To mark the 60th anniversary of the publication of The Road to Serfdom in our January 2005 issue, Reason interviewed Bruce Caldwell, author of Hayek's Challenge: An Intellectual Biography of F.A. Hayek, about the origins of The Road to Serfdom, its continuing relevance, and Hayek's legacy in the 20th century–and in the 21st.
Reason: The Road to Serfdom was published in 1944. How did the book come into being?
Bruce Caldwell: In the 1930s, Hayek was writing articles criticizing the economics of socialism. Most people then saw socialism as the middle way between failed capitalism and totalitarianism of the Soviet and fascist varieties. By the late '30s, Hayek felt that he needed to write a broad-based attack on socialism. In Hayek's Challenge, I mention [sociologist] Karl Mannheim in particular as a figure who argued that planning was the only way to avoid totalitarianism, but everyone was making a similar sort of argument. Hayek turned that on its head and said that extensive planning of the economy was in fact the road to serfdom, to less and less freedom.

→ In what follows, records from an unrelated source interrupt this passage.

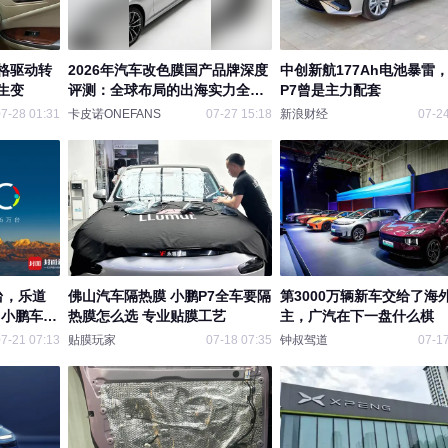
格驱动转
2026年汽车改色膜国产品牌深度
中创新航177Ah电池暴雷
生变
评测：全球布局的出海实力全景
P7曾是主力配套
解读
7-28 01:31
卡皮诺ONEFANS
07-27 15:18
新浪财经
07-24
台，乐道
佛山汽车隔热膜 小鹏P7全车要隔
第3000万辆新车交给了海
，小鹏车主
热膜怎么选 专业贴膜工艺
主，广汽在下一盘什么棋
7-21 07:13
贴膜玩家
07-18 07:35
钟叔驾道
07-17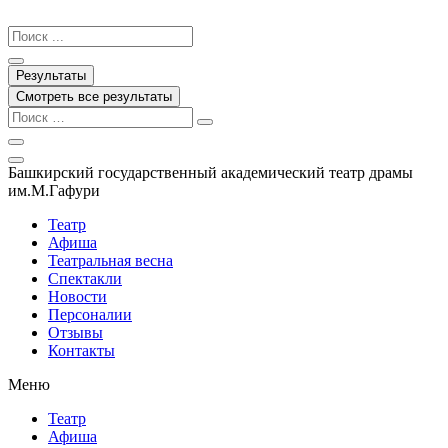
Перейти
к
Search
содержимому
...
Результаты
Смотреть все результаты
Башкирский государственный академический театр драмы
им.М.Гафури
Театр
Афиша
Театральная весна
Спектакли
Новости
Персоналии
Отзывы
Контакты
Меню
Театр
Афиша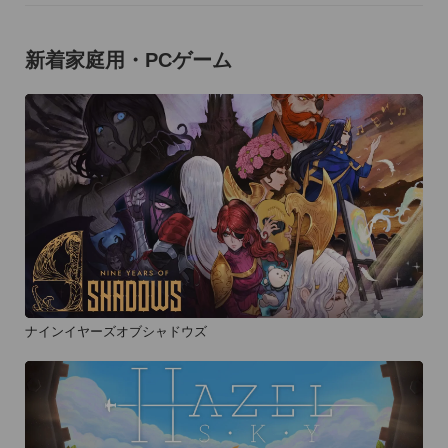
新着家庭用・PCゲーム
ナインイヤーズオブシャドウズ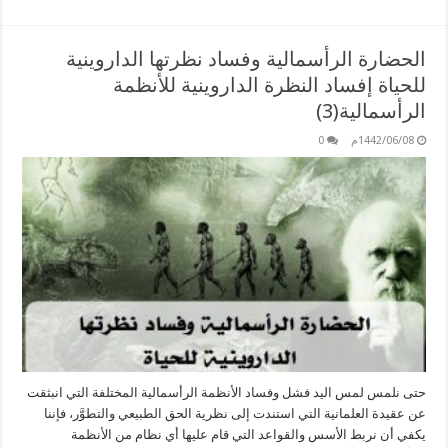
الحضارة الرأسمالية وفساد نظرتها الداروينية
للحياة إفساد النظرة الداروينية للأنظمة
الرأسمالية(3)
1442/06/08م
0
حتى نلمس لمس اليد فشل وفساد الأنظمة الرأسمالية المختلفة التي انبثقت
عن عقيدة العلمانية التي استندت إلى نظرية الحق الطبيعي والتطوَّر، فإننا
يكفي أن نربط الأسس والقواعد التي قام عليها أي نظام من الأنظمة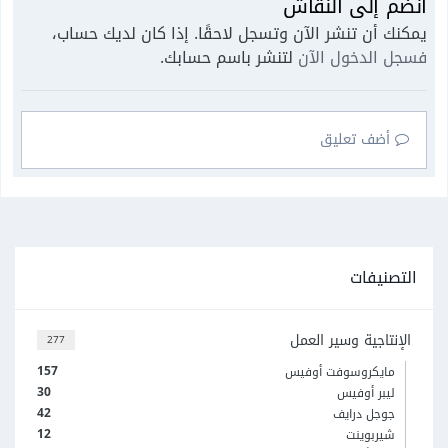
انضم إلى النقاش
يمكنك أن تنشر الآن وتسجل لاحقًا. إذا كان لديك حساب،
فسجل الدخول الآن
لتنشر باسم حسابك.
أضف تعليق
التصنيفات
الإنتاجية وسير العمل
277
157
مايكروسوفت أوفيس
30
ليبر أوفيس
42
جوجل درايف
12
شيربوينت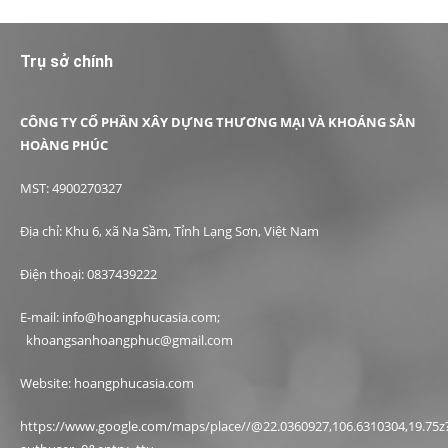
Trụ sở chính
CÔNG TY CỔ PHẦN XÂY DỰNG THƯƠNG MẠI VÀ KHOÁNG SẢN
HOÀNG PHÚC
MST: 4900270327
Địa chỉ: Khu 6, xã Na Sầm, Tỉnh Lạng Sơn, Việt Nam
Điện thoại: 0837439222
E-mail: info@hoangphucasia.com;
khoangsanhoangphuc@gmail.com
Website: hoangphucasia.com
https://www.google.com/maps/place//@22.0360927,106.6310304,19.75z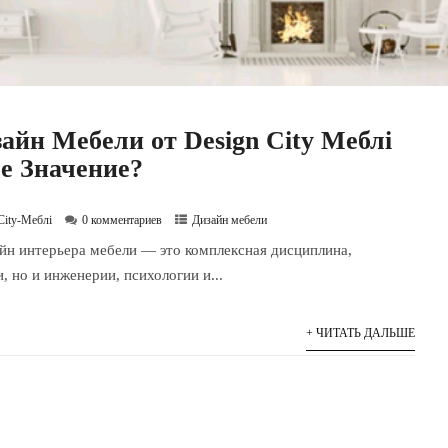
айн Мебели от Design City Меблі
е Значение?
City-Меблі
0 комментариев
Дизайн мебели
йн интерьера мебели — это комплексная дисциплина,
, но и инженерии, психологии и...
+ ЧИТАТЬ ДАЛЬШЕ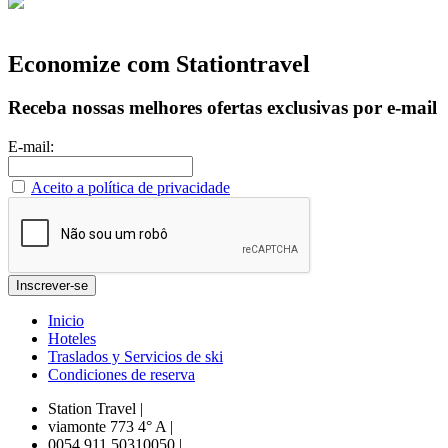
Economize com Stationtravel
Receba nossas melhores ofertas exclusivas por e-mail
E-mail:
Aceito a política de privacidade
Inicio
Hoteles
Traslados y Servicios de ski
Condiciones de reserva
Station Travel
|
viamonte 773 4° A
|
0054 911 50310050
|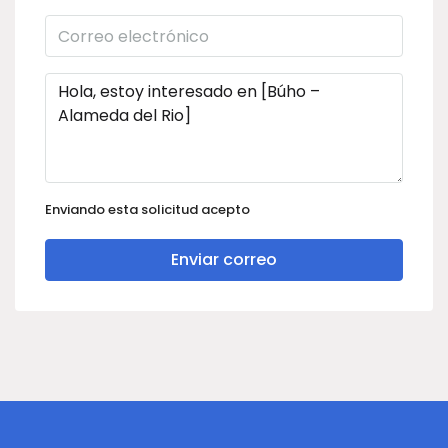
Enviando esta solicitud acepto
Enviar correo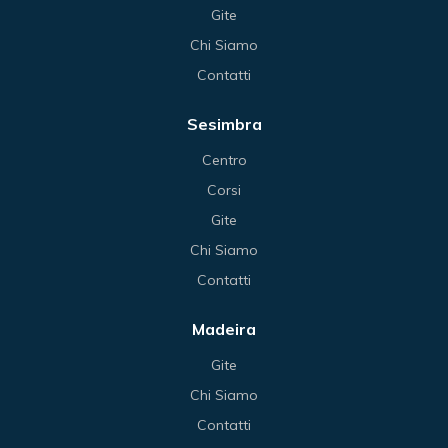
Gite
Chi Siamo
Contatti
Sesimbra
Centro
Corsi
Gite
Chi Siamo
Contatti
Madeira
Gite
Chi Siamo
Contatti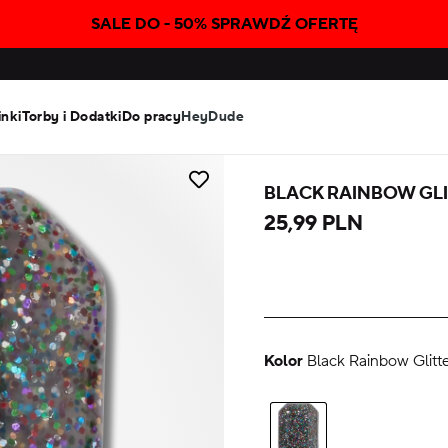
SALE DO - 50% SPRAWDŹ OFERTĘ
inki
Torby i Dodatki
Do pracy
HeyDude
BLACK RAINBOW GL
25,99 PLN
Kolor
Black Rainbow Glitt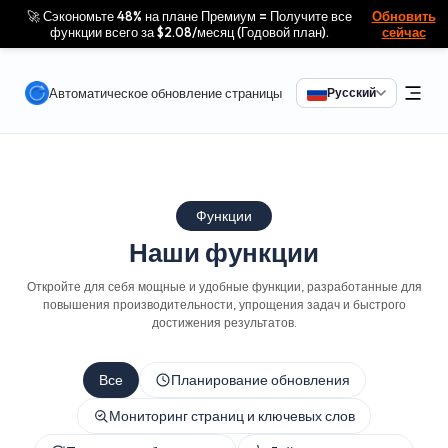
🚀 Сэкономьте 48% на плане Премиум = Получите все
Обновить
функции всего за $2.08/месяц (Годовой план).
сейчас
Автоматическое обновление страницы
Русский
Функции
Наши функции
Откройте для себя мощные и удобные функции, разработанные для
повышения производительности, упрощения задач и быстрого
достижения результатов.
Все
Планирование обновления
Мониторинг страниц и ключевых слов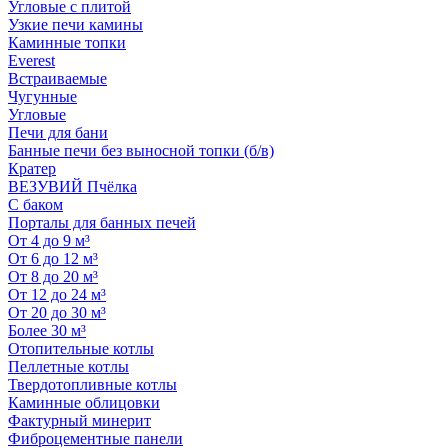
Угловые с плитой
Узкие печи камины
Каминные топки
Everest
Встраиваемые
Чугунные
Угловые
Печи для бани
Банные печи без выносной топки (б/в)
Кратер
ВЕЗУВИЙ Пчёлка
С баком
Порталы для банных печей
От 4 до 9 м³
От 6 до 12 м³
От 8 до 20 м³
От 12 до 24 м³
От 20 до 30 м³
Более 30 м³
Отопительные котлы
Пеллетные котлы
Твердотопливные котлы
Каминные облицовки
Фактурный минерит
Фиброцементные панели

He was engaging a widespread belief that socialism was not only more just but more efficient than capitalism, that it was the way to make the world work better. Not just economics should be planned. Science should be planned. Everything should be planned. There was an influential magazine around at the time called Science. Virtually every third or fourth week, they'd run an editorial that said we need to have scientists helping plan all sorts of things. Not just the war effort, but everything about the economy to make it work better. This is what everyone who was "intelligent" thought.